In recent months, other documents and analyses have suggested that CGI, the main contractor, bore some of the blame, in part by giving assurances about aspects of the computer system that were not yet working. Federal health officials ousted CGI in January, replacing it with Accenture Federal Services.

The GAO points out that, under Accenture, federal officials still have been changing requirements and driving up costs, from an estimated $91 million last winter to more than $175 million by early June. In its official response to the report, health officials counter that costs increased because they added to the new contractor’s workload – for example, adding for a separate online marketplace for small businesses that has still not been completed.

Overall, the GAO concludes, the efforts of federal health officials “were plagued by undefined requirements, the absence (of) a required acquisition strategy, confusion in contract administration responsibilities, and ineffective use of oversight tools.”

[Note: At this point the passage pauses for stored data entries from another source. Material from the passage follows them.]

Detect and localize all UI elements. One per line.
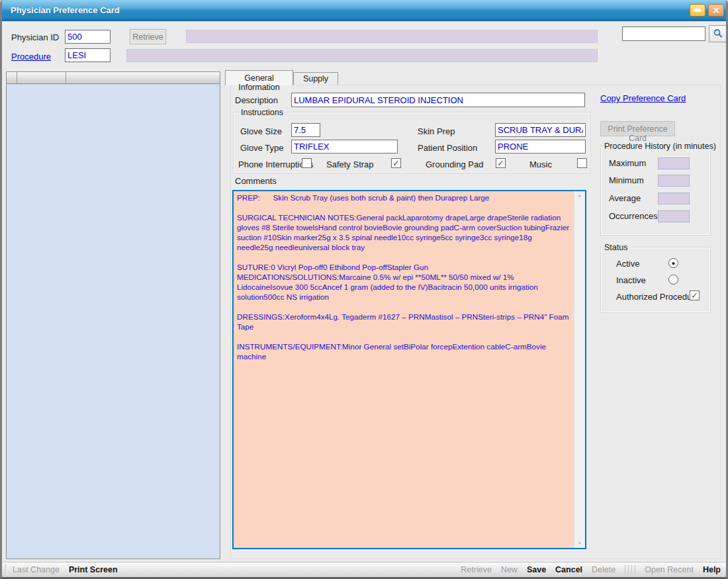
comments-label: Comments — [235, 176, 277, 186]
occurrences-label: Occurrences — [609, 211, 658, 221]
search-icon — [713, 28, 723, 39]
maximum-field — [658, 157, 690, 169]
title-bar: Physician Preference Card ✕ — [0, 0, 728, 21]
physician-preference-card-window: Physician Preference Card ✕ Physician ID… — [0, 0, 728, 579]
delete-button: Delete — [592, 565, 615, 574]
description-input[interactable] — [291, 93, 585, 107]
list-header-col1 — [7, 72, 17, 83]
preference-card-list[interactable] — [6, 71, 220, 559]
average-field — [658, 193, 690, 204]
authorized-procedure-checkbox[interactable]: ✓ — [690, 290, 700, 300]
safety-strap-label: Safety Strap — [326, 159, 374, 169]
cancel-button[interactable]: Cancel — [555, 565, 582, 574]
comments-text: PREP: Skin Scrub Tray (uses both scrub &… — [234, 191, 572, 548]
minimum-label: Minimum — [609, 175, 644, 185]
comments-scrollbar[interactable]: ⌃ ⌄ — [574, 191, 585, 548]
status-group-label: Status — [602, 243, 629, 252]
inactive-label: Inactive — [616, 275, 646, 285]
glove-type-input[interactable] — [291, 140, 398, 154]
print-screen-button[interactable]: Print Screen — [69, 565, 118, 574]
inactive-radio[interactable] — [668, 275, 678, 285]
authorized-procedure-label: Authorized Procedure — [616, 292, 700, 302]
physician-display-field — [186, 30, 598, 43]
last-change-item: Last Change — [13, 565, 60, 574]
search-button[interactable] — [709, 25, 727, 42]
copy-preference-card-link[interactable]: Copy Preference Card — [600, 93, 686, 103]
close-button[interactable]: ✕ — [708, 4, 724, 17]
scroll-up-icon[interactable]: ⌃ — [574, 194, 585, 201]
procedure-display-field — [126, 49, 598, 62]
description-label: Description — [235, 95, 278, 105]
tab-supply-items[interactable]: Supply Items — [293, 72, 338, 85]
save-button[interactable]: Save — [527, 565, 546, 574]
glove-type-label: Glove Type — [240, 143, 284, 153]
retrieve-button[interactable]: Retrieve — [130, 29, 166, 44]
comments-textarea[interactable]: PREP: Skin Scrub Tray (uses both scrub &… — [232, 190, 586, 549]
retrieve-statusbar-button: Retrieve — [461, 565, 492, 574]
help-button[interactable]: Help — [703, 565, 721, 574]
list-header-col2 — [17, 72, 66, 83]
list-header-row — [7, 72, 220, 84]
active-label: Active — [616, 259, 639, 269]
window-title: Physician Preference Card — [11, 5, 120, 15]
safety-strap-checkbox[interactable]: ✓ — [391, 158, 401, 168]
print-preference-card-button[interactable]: Print Preference Card — [600, 121, 675, 136]
maximum-label: Maximum — [609, 158, 646, 168]
list-header-col3 — [66, 72, 220, 83]
procedure-input[interactable] — [65, 48, 111, 62]
status-bar: Last Change Print Screen Retrieve New Sa… — [2, 562, 726, 577]
minimize-button[interactable] — [690, 4, 705, 17]
grounding-pad-label: Grounding Pad — [426, 159, 483, 169]
average-label: Average — [609, 193, 641, 203]
tab-general-information[interactable]: General Information — [225, 70, 293, 85]
minimize-icon — [694, 9, 702, 12]
procedure-history-group-label: Procedure History (in minutes) — [602, 142, 718, 151]
skin-prep-input[interactable] — [495, 123, 586, 137]
physician-id-input[interactable] — [65, 30, 111, 44]
glove-size-label: Glove Size — [240, 126, 282, 136]
statusbar-separator — [625, 565, 635, 574]
glove-size-input[interactable] — [291, 123, 320, 137]
patient-position-label: Patient Position — [418, 143, 477, 153]
grounding-pad-checkbox[interactable]: ✓ — [496, 158, 506, 168]
open-recent-button: Open Recent — [645, 565, 694, 574]
instructions-group-label: Instructions — [239, 108, 285, 117]
statusbar-grip-icon — [5, 564, 7, 575]
active-radio[interactable]: ● — [668, 258, 678, 268]
phone-interruptions-checkbox[interactable] — [302, 158, 312, 168]
music-label: Music — [529, 159, 552, 169]
music-checkbox[interactable] — [577, 158, 587, 168]
occurrences-field — [658, 210, 690, 222]
close-icon: ✕ — [712, 5, 720, 16]
new-button: New — [501, 565, 518, 574]
patient-position-input[interactable] — [495, 140, 586, 154]
procedure-link[interactable]: Procedure — [11, 52, 51, 62]
minimum-field — [658, 175, 690, 187]
search-input[interactable] — [622, 26, 705, 41]
scroll-down-icon[interactable]: ⌄ — [574, 538, 585, 545]
physician-id-label: Physician ID — [11, 32, 59, 42]
skin-prep-label: Skin Prep — [418, 126, 455, 136]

Once officials belatedly realized that CGI was running far behind, the report says, they “increasingly faced a choice of whether to stop progress and pursue holding the contractor accountable for poor performance or devote all its efforts to making the October deadline.” Staffers chose the latter, the GAO says, noting that they considered but rejected withholding fees from CGI last August, two months before the marketplace opened. Ultimately, the agency withheld just 2 percent of the contractor’s fees.

Although the report is largely retrospective, it includes a stern caution: “Unless CMS improves contract management and adheres to a structured governance process, significant risks remain that upcoming open enrollment periods could encounter challenges.” Even now, parts of the computer system are unfinished – particularly a financial management system to handle payments to insurers and exchange information with states that are running their own marketplaces.

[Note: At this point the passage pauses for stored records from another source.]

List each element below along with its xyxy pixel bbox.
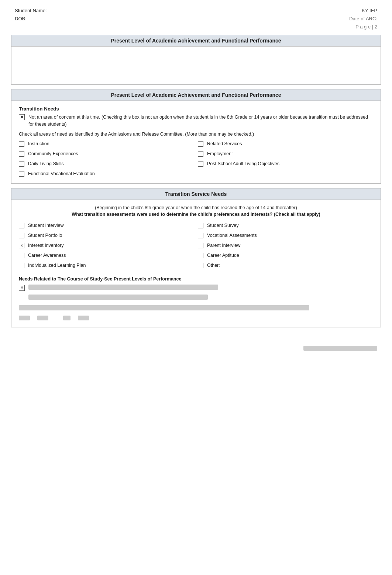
needs-row-2 (28, 295, 373, 302)
interest-inventory-checkbox[interactable] (19, 243, 24, 248)
blurred-2 (37, 316, 48, 320)
student-interview-label: Student Interview (28, 223, 64, 228)
checkbox-employment: Employment (198, 150, 373, 158)
checkbox-vocational-assessments: Vocational Assessments (198, 231, 373, 240)
daily-living-label: Daily Living Skills (28, 161, 64, 166)
daily-living-checkbox[interactable] (19, 161, 24, 167)
career-awareness-checkbox[interactable] (19, 253, 24, 258)
needs-redacted-1 (28, 285, 373, 292)
parent-interview-label: Parent Interview (207, 243, 240, 248)
document-info: KY IEP Date of ARC: P a g e | 2 (349, 7, 377, 31)
community-exp-checkbox[interactable] (19, 151, 24, 157)
student-portfolio-label: Student Portfolio (28, 233, 62, 238)
needs-redacted-2 (28, 295, 373, 302)
section1-content (23, 47, 369, 80)
signature-area (0, 338, 392, 358)
interest-inventory-label: Interest Inventory (28, 243, 64, 248)
needs-related-section: Needs Related to The Course of Study-See… (19, 276, 373, 322)
post-school-label: Post School Adult Living Objectives (207, 161, 279, 166)
career-aptitude-label: Career Aptitude (207, 253, 239, 258)
checkbox-student-survey: Student Survey (198, 221, 373, 230)
page: Student Name: DOB: KY IEP Date of ARC: P… (0, 0, 392, 575)
ky-iep-label: KY IEP (349, 7, 377, 15)
student-portfolio-checkbox[interactable] (19, 233, 24, 238)
transition-needs-section: Present Level of Academic Achievement an… (11, 89, 381, 184)
community-exp-label: Community Experiences (28, 151, 78, 156)
checkbox-other: Other: (198, 261, 373, 270)
checkbox-interest-inventory: Interest Inventory (19, 241, 194, 250)
section2-title: Present Level of Academic Achievement an… (11, 89, 381, 101)
checkbox-daily-living: Daily Living Skills (19, 160, 194, 168)
student-survey-checkbox[interactable] (198, 223, 203, 228)
transition-needs-grid: Instruction Related Services Community E… (19, 140, 373, 178)
needs-row-1 (19, 285, 373, 292)
functional-voc-label: Functional Vocational Evaluation (28, 171, 95, 176)
not-area-concern-row: Not an area of concern at this time. (Ch… (19, 114, 373, 128)
date-of-arc-label: Date of ARC: (349, 15, 377, 23)
related-services-label: Related Services (207, 141, 242, 146)
instruction-checkbox[interactable] (19, 141, 24, 147)
blurred-3 (63, 316, 71, 320)
checkbox-career-aptitude: Career Aptitude (198, 251, 373, 260)
employment-checkbox[interactable] (198, 151, 203, 157)
page-header: Student Name: DOB: KY IEP Date of ARC: P… (0, 0, 392, 35)
bottom-blurred-row (19, 314, 373, 322)
section3-content: (Beginning in the child's 8th grade year… (11, 200, 381, 327)
career-aptitude-checkbox[interactable] (198, 253, 203, 258)
other-label: Other: (207, 263, 220, 268)
transition-needs-label: Transition Needs (19, 106, 373, 112)
not-area-concern-text: Not an area of concern at this time. (Ch… (28, 114, 373, 128)
tsn-bold-question: What transition assessments were used to… (19, 212, 373, 217)
vocational-assessments-checkbox[interactable] (198, 233, 203, 238)
signature-blurred (303, 346, 377, 351)
student-survey-label: Student Survey (207, 223, 238, 228)
top-section-box: Present Level of Academic Achievement an… (11, 35, 381, 85)
career-awareness-label: Career Awareness (28, 253, 66, 258)
section1-title: Present Level of Academic Achievement an… (11, 35, 381, 47)
post-school-checkbox[interactable] (198, 161, 203, 167)
needs-related-label: Needs Related to The Course of Study-See… (19, 276, 373, 282)
checkbox-individualized-learning: Individualized Learning Plan (19, 261, 194, 270)
blurred-4 (78, 316, 89, 320)
checkbox-related-services: Related Services (198, 140, 373, 148)
assessments-grid: Student Interview Student Survey Student… (19, 221, 373, 270)
section2-content: Transition Needs Not an area of concern … (11, 101, 381, 183)
needs-row-3 (19, 305, 373, 310)
checkbox-post-school: Post School Adult Living Objectives (198, 160, 373, 168)
other-checkbox[interactable] (198, 263, 203, 268)
checkbox-functional-voc: Functional Vocational Evaluation (19, 170, 194, 178)
checkbox-career-awareness: Career Awareness (19, 251, 194, 260)
student-name-label: Student Name: (15, 7, 47, 15)
functional-voc-checkbox[interactable] (19, 171, 24, 177)
tsn-description: (Beginning in the child's 8th grade year… (19, 205, 373, 210)
employment-label: Employment (207, 151, 233, 156)
student-info: Student Name: DOB: (15, 7, 47, 31)
checkbox-student-portfolio: Student Portfolio (19, 231, 194, 240)
checkbox-instruction: Instruction (19, 140, 194, 148)
individualized-learning-label: Individualized Learning Plan (28, 263, 86, 268)
instruction-label: Instruction (28, 141, 49, 146)
needs-checkbox-1[interactable] (19, 285, 25, 291)
student-interview-checkbox[interactable] (19, 223, 24, 228)
related-services-checkbox[interactable] (198, 141, 203, 147)
transition-service-needs-section: Transition Service Needs (Beginning in t… (11, 188, 381, 327)
blurred-1 (19, 316, 30, 320)
individualized-learning-checkbox[interactable] (19, 263, 24, 268)
section3-title: Transition Service Needs (11, 188, 381, 200)
checkbox-community-exp: Community Experiences (19, 150, 194, 158)
checkbox-parent-interview: Parent Interview (198, 241, 373, 250)
check-all-note: Check all areas of need as identified by… (19, 132, 373, 137)
parent-interview-checkbox[interactable] (198, 243, 203, 248)
not-area-concern-checkbox[interactable] (19, 114, 25, 120)
vocational-assessments-label: Vocational Assessments (207, 233, 257, 238)
dob-label: DOB: (15, 15, 47, 23)
page-number: P a g e | 2 (349, 23, 377, 31)
checkbox-student-interview: Student Interview (19, 221, 194, 230)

A senior CMS official, briefing reporters Wednesday on the condition of anonymity before the GAO’s findings became public, outlined improvements the agency has been making. They include more training for staffers who select and monitor contractors and a different kind of contract for Accenture that ties payment more to the work that is accomplished. “We are going to have a successful second open enrollment,” the official predicted, but acknowledging that “we know we have a lot of work to do to regain the trust of the American people.”